Asneira! Porque é que eu havia de falar do mural?

Por isso, cá veio a resposta (email de 24 de setembro de 2021 09:30 h, Ocorrência nº [#2912838]):

«No seguimento do seu contacto, que agradecemos, cumpre-nos informar que, de acordo com a Divisão de Obras de Vias e Infraestruturas, a luminária que se encontra orientada para a rua Eça de Queiroz não pode ser deslocada para a rua em questão».

Perdão, desta vez não foi a Divisão de Trânsito, tenho o azar de encontrar várias pela frente!

Retorqui (email desse mesmo dia às 10.39 h):

«Claro, para um leigo, mudar a posição de um candeeiro de uma para outra face do poste não se afigura tarefa complexa para a EDP; razões técnicas haverá, que muito me agradaria me fossem comunicadas».

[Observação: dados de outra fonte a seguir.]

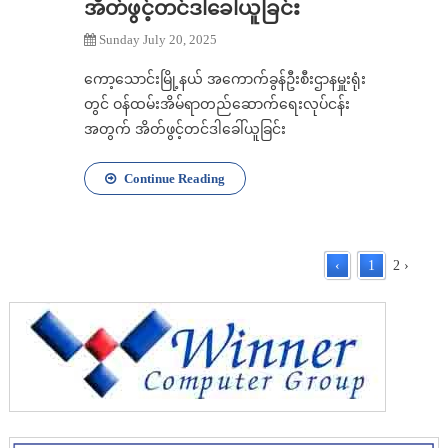
အိတ်ဖွင့်တင်ဒါခေါ်ယူခြင်း
Sunday July 20, 2025
ကော့သောင်းမြို့နယ် အကောက်ခွန်ဦးစီးဌာနမှူးရုံး
တွင် ဝန်ထမ်းအိမ်ရာတည်ဆောက်ရေးလုပ်ငန်း
အတွက် အိတ်ဖွင့်တင်ဒါခေါ်ယူခြင်း
Continue Reading
‹
1
2
›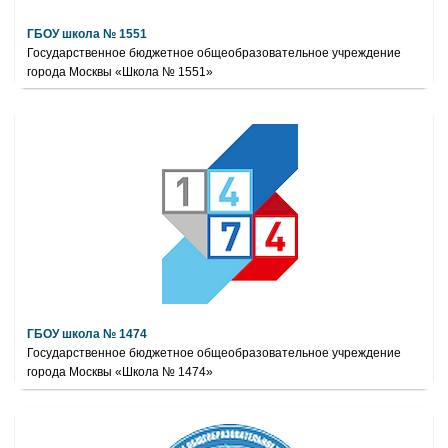
ГБОУ школа № 1551
Государственное бюджетное общеобразовательное учреждение
города Москвы «Школа № 1551»
ГБОУ школа № 1474
Государственное бюджетное общеобразовательное учреждение
города Москвы «Школа № 1474»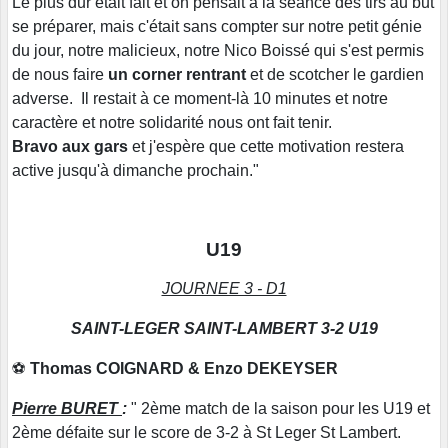
Le plus dur était fait et on pensait à la séance des tirs au but
se préparer, mais c'était sans compter sur notre petit génie
du jour, notre malicieux, notre Nico Boissé qui s'est permis
de nous faire
un corner rentrant
et de scotcher le gardien
adverse. Il restait à ce moment-là 10 minutes et notre
caractère et notre solidarité nous ont fait tenir.
Bravo aux gars
et j'espère que cette motivation restera
active jusqu'à dimanche prochain."
U19
JOURNEE 3 - D1
SAINT-LEGER SAINT-LAMBERT 3-2 U19
⚽
Thomas COIGNARD & Enzo DEKEYSER
Pierre BURET
:
" 2ème match de la saison pour les U19 et
2ème défaite sur le score de 3-2 à St Leger St Lambert.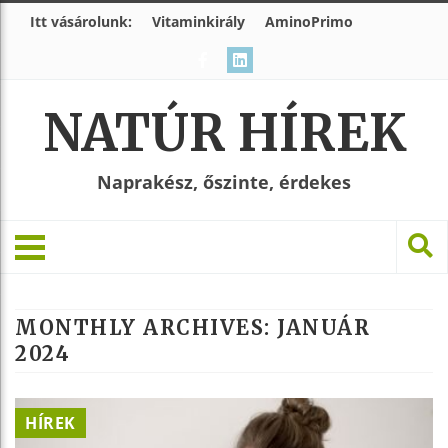
Itt vásárolunk:
Vitaminkirály
AminoPrimo
NATÚR HÍREK
Naprakész, őszinte, érdekes
MONTHLY ARCHIVES:
JANUÁR
2024
HÍREK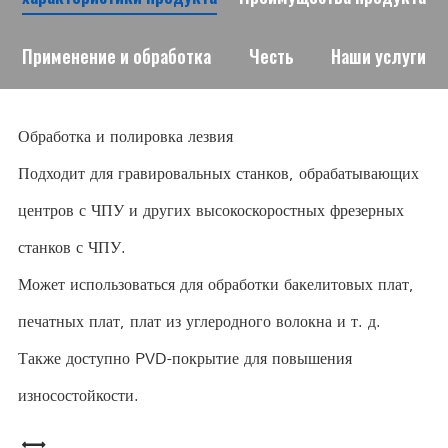
Применение и обработка
Честь
Наши услуги
Обработка и полировка лезвия
Подходит для гравировальных станков, обрабатывающих
центров с ЧПУ и других высокоскоростных фрезерных
станков с ЧПУ.
Может использоваться для обработки бакелитовых плат,
печатных плат, плат из углеродного волокна и т. д.
Также доступно PVD-покрытие для повышения
износостойкости.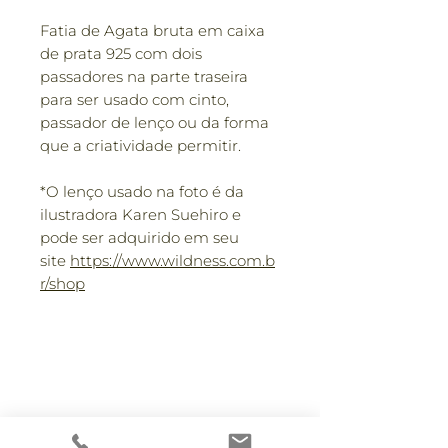
Fatia de Agata bruta em caixa
de prata 925 com dois
passadores na parte traseira
para ser usado com cinto,
passador de lenço ou da forma
que a criatividade permitir.
*O lenço usado na foto é da
ilustradora Karen Suehiro e
pode ser adquirido em seu
site
https://www.wildness.com.b
r/shop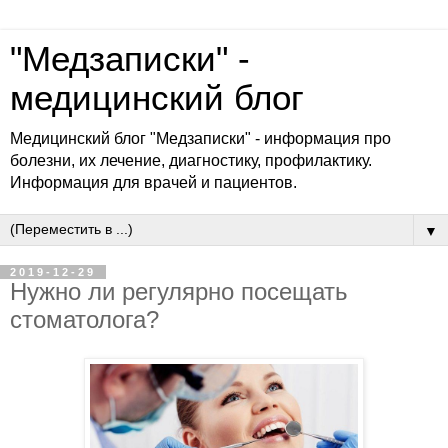
"Медзаписки" -
медицинский блог
Медицинский блог "Медзаписки" - информация про
болезни, их лечение, диагностику, профилактику.
Информация для врачей и пациентов.
▼
2019-12-29
Нужно ли регулярно посещать
стоматолога?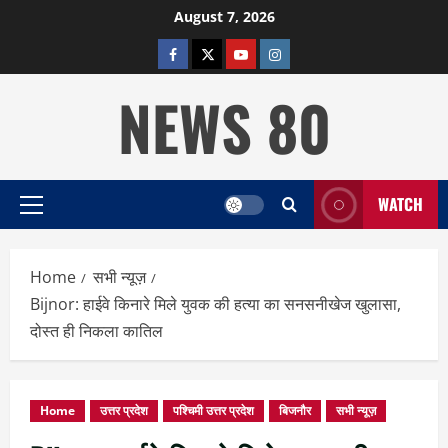
Skip
August 7, 2026
to
facebook
twitter
YOUTUBE
instagram
content
NEWS 80
WATCH
Primary
Menu
Home
सभी न्यूज़
Bijnor: हाईवे किनारे मिले युवक की हत्या का सनसनीखेज खुलासा,
दोस्त ही निकला कातिल
Home
उत्तर प्रदेश
पश्चिमी उत्तर प्रदेश
बिजनौर
सभी न्यूज़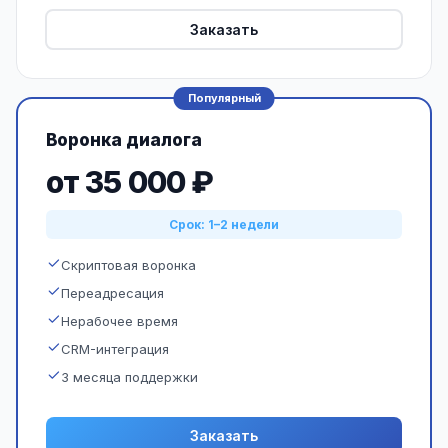
Заказать
Популярный
Воронка диалога
от 35 000 ₽
Срок: 1–2 недели
Скриптовая воронка
Переадресация
Нерабочее время
CRM-интеграция
3 месяца поддержки
Заказать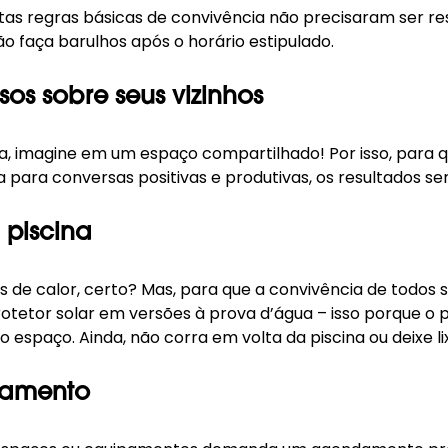
s regras básicas de convivência não precisaram ser res
o faça barulhos após o horário estipulado.
sos sobre seus vizinhos
, imagine em um espaço compartilhado! Por isso, para qu
 para conversas positivas e produtivas, os resultados s
 piscina
s de calor, certo? Mas, para que a convivência de todos s
tetor solar em versões à prova d’água – isso porque o pr
 espaço. Ainda, não corra em volta da piscina ou deixe l
ndamento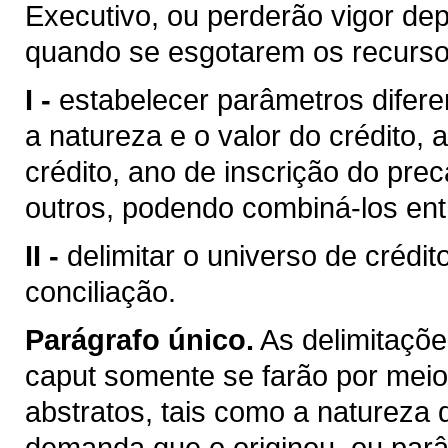
Executivo, ou perderão vigor de
quando se esgotarem os recursos
I -
estabelecer parâmetros difere
a natureza e o valor do crédito,
crédito, ano de inscrição do pre
outros, podendo combiná-los entr
II -
delimitar o universo de créd
conciliação.
Parágrafo único.
As delimitaçõe
caput somente se farão por meio 
abstratos, tais como a natureza d
demanda que o originou, ou parâm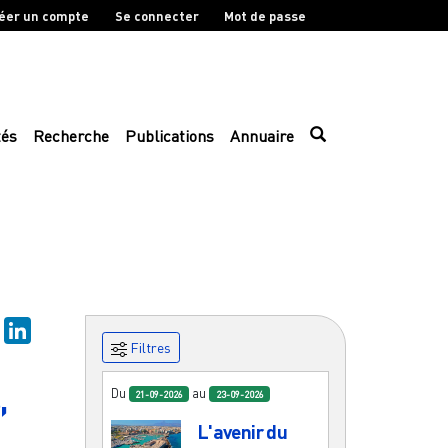
éer un compte
Se connecter
Mot de passe
tés
Recherche
Publications
Annuaire
sky
Mastodon
LinkedIn
Filtres
,
Du
au
21-09-2026
23-09-2026
L'avenir du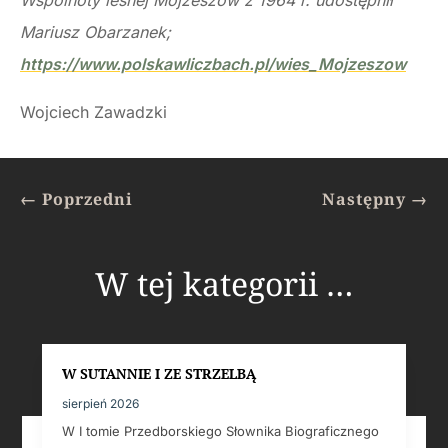
Wspólnoty lesnej Mojżeszów z 1964 r. udostępnił
Mariusz Obarzanek;
https://www.polskawliczbach.pl/wies_Mojzeszow
Wojciech Zawadzki
←
Poprzedni
Następny
→
W tej kategorii …
W SUTANNIE I ZE STRZELBĄ
sierpień 2026
W I tomie Przedborskiego Słownika Biograficznego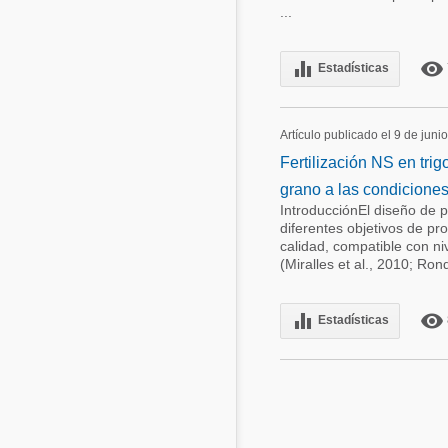
...
equalizer
remove_red_eye
Estadísticas
Artículo publicado el 9 de juni
Fertilización NS en trig
grano a las condiciones
IntroducciónEl diseño de p
diferentes objetivos de p
calidad, compatible con ni
(Miralles et al., 2010; Rond
equalizer
remove_red_eye
Estadísticas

Não tive, na altura, resposta às razões técnicas, mas vim a tê-las mais tarde (email de 16/11/21 12:20  h):

«No seguimento do seu contacto, que agradecemos, e após nova consulta ao departamento responsável, cumpre-nos informar que a função da iluminaria [sic] é iluminar a via pública, pelo que não se nos afigura correta [sic] alterar a posição da mesma a função da iluminação pública é iluminar a via pública e não as empenas ou fachadas dos edifícios».

Entretanto, o meu email de Setembro voltou a aparecer nos serviços, certamente por outra via; foi-lhe, pois, dada outra referência (E-DCID/2021/20900) e acabei por receber (email de 21/02/2022 11:21 h. – Ocorrência nº IOL-2912838) o seguinte:

«No seguimento do seu contacto, que agradecemos, cumpre-nos informar que de acordo com a Divisão de Obras de Vias e Infraestruturas, mantemos a informação prestada. A função da IP é iluminar a via pública e não as empenas ou fachadas dos edifícios».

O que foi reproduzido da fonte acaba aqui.